● **WHAT TO PRODUCE**
Check each line of the entries below for the word "Primaria", and copy the lines that have it.

(Page images and extracted text)
- Opening Delimiter -

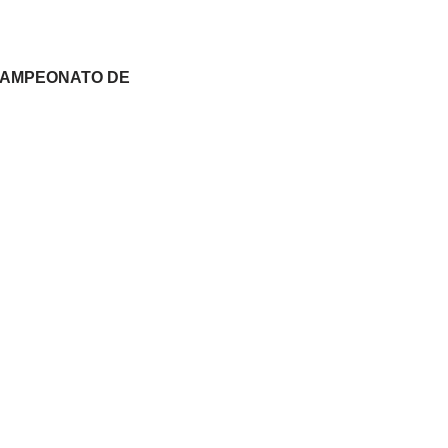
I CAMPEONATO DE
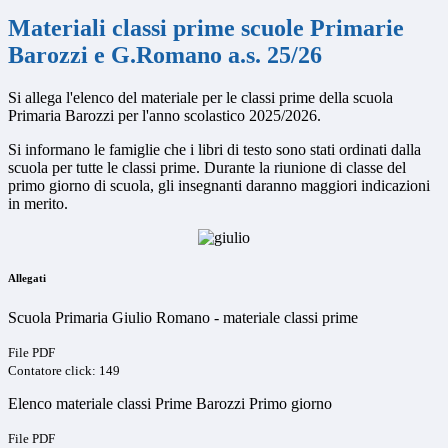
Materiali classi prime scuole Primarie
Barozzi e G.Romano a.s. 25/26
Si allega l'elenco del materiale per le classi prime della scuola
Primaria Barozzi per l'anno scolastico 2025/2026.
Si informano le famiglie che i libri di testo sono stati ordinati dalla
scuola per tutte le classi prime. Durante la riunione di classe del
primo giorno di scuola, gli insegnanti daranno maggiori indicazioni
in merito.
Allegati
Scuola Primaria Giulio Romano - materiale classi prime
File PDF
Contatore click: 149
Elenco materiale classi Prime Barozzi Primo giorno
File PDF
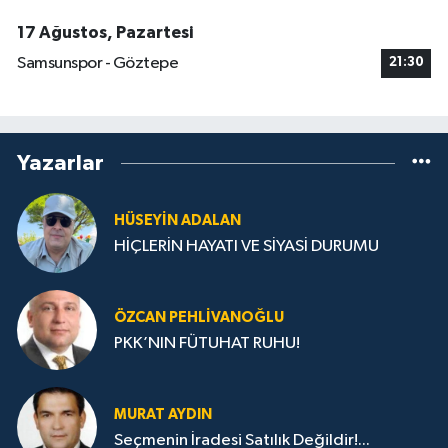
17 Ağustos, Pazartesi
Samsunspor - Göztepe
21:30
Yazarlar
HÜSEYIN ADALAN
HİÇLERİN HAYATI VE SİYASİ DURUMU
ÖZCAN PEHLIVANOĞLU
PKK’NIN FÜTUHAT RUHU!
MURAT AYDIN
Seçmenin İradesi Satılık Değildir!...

- Closing Delimiter -

● **SOLUTION FOR THIS EXERCISE**
Primaria Barozzi per l'anno scolastico 2025/2026.
Scuola Primaria Giulio Romano - materiale classi prime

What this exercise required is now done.